## GOAL OF THE EXERCISE
Restate, word for word, the lines from the opening line of the data through the line containing "URL Trackback", both included, and nothing else.

## DATA SUPPLIED
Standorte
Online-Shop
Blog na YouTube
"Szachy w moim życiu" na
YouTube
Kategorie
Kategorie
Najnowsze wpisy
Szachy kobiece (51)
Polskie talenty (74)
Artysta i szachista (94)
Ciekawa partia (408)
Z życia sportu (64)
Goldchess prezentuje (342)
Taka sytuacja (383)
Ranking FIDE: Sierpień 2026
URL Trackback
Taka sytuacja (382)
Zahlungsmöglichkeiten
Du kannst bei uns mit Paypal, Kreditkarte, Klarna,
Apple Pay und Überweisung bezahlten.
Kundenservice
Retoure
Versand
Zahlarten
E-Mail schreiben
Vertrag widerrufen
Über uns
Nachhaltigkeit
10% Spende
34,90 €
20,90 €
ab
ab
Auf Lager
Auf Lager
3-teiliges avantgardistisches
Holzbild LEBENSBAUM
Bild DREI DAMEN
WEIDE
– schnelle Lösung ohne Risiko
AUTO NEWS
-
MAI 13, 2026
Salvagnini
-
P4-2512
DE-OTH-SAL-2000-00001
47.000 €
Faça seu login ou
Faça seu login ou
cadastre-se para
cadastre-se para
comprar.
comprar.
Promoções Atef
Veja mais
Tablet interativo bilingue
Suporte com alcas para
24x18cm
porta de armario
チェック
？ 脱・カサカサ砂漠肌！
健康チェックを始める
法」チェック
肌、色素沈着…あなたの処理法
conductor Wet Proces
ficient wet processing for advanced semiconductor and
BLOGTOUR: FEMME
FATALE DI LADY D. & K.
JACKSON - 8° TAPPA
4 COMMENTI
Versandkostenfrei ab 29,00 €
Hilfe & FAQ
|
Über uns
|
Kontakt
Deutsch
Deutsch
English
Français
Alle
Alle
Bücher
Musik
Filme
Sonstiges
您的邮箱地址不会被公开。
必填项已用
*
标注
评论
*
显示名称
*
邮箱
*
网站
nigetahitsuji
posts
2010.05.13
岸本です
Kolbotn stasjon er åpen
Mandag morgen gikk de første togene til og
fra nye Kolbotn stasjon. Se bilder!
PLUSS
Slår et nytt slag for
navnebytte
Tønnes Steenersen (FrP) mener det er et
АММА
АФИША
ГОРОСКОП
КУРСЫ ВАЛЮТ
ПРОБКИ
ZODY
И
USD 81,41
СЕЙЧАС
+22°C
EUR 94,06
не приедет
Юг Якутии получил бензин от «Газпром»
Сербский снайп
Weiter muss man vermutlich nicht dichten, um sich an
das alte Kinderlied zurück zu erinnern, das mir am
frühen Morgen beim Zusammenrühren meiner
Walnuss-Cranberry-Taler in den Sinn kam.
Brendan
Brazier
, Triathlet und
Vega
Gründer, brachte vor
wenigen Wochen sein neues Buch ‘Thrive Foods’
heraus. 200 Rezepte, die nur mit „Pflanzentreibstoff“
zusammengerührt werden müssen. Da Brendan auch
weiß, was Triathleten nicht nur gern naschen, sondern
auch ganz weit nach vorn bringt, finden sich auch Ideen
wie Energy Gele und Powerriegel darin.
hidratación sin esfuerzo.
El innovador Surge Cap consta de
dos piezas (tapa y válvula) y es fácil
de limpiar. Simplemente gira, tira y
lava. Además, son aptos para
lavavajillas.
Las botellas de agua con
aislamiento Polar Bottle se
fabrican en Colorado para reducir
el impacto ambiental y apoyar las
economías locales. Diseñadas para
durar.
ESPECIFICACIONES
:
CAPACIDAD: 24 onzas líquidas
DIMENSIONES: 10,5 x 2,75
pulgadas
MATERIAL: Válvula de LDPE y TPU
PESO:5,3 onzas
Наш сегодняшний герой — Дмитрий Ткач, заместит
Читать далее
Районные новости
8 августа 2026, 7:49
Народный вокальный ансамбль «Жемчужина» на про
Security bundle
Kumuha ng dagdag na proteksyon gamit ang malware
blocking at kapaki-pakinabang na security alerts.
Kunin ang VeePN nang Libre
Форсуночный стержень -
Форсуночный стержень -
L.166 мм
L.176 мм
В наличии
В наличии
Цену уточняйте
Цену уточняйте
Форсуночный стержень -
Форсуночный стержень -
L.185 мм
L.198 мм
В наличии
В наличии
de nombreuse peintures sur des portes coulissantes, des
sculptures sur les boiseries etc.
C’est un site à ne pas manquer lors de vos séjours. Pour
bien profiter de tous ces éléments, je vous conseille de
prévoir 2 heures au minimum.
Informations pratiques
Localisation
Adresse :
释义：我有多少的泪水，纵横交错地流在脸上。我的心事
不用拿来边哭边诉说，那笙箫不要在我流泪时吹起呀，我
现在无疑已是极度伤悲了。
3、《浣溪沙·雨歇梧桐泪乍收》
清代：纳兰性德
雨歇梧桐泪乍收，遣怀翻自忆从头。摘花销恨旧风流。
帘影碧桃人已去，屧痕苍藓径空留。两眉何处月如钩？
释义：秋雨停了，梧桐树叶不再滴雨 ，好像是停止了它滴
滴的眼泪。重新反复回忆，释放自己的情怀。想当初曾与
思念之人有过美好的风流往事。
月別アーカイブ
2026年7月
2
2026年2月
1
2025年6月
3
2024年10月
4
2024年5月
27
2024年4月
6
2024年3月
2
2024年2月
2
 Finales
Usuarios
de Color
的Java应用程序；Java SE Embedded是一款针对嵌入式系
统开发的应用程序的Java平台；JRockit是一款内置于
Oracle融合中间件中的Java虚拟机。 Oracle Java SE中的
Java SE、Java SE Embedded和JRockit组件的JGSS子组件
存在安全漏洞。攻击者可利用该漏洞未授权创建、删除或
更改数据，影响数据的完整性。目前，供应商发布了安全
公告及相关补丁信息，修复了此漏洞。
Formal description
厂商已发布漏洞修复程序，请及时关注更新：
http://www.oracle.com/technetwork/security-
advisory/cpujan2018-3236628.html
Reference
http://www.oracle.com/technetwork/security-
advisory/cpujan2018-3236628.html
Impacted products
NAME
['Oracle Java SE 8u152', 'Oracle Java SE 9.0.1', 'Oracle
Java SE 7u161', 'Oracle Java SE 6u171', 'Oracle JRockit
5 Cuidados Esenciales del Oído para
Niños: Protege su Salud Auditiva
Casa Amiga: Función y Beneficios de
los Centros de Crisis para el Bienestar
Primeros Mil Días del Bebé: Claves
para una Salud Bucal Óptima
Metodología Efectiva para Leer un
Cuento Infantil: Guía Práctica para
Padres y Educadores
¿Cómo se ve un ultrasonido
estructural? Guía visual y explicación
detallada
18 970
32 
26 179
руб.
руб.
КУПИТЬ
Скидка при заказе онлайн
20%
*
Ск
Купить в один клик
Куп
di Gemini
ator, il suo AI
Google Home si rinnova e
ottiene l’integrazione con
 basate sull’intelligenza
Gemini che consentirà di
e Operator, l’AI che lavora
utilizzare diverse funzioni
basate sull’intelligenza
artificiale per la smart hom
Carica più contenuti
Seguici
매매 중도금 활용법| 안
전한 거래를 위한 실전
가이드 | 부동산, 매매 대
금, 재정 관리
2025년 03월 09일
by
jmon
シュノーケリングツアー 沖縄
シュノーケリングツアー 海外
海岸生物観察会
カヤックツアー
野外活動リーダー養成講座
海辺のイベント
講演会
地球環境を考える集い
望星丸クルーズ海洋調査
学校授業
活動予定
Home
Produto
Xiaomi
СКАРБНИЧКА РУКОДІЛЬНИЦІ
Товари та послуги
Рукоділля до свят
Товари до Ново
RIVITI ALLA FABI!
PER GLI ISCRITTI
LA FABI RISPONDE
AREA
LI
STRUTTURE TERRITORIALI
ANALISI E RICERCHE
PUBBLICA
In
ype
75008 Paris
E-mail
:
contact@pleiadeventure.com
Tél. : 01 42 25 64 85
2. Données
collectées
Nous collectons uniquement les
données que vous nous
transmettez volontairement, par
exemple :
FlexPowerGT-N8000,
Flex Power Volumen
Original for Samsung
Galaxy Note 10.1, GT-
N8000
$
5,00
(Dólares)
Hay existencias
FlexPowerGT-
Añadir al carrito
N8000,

## RESPONSE FOR THIS EXERCISE
Standorte
Online-Shop
Blog na YouTube
"Szachy w moim życiu" na
YouTube
Kategorie
Kategorie
Najnowsze wpisy
Szachy kobiece (51)
Polskie talenty (74)
Artysta i szachista (94)
Ciekawa partia (408)
Z życia sportu (64)
Goldchess prezentuje (342)
Taka sytuacja (383)
Ranking FIDE: Sierpień 2026
URL Trackback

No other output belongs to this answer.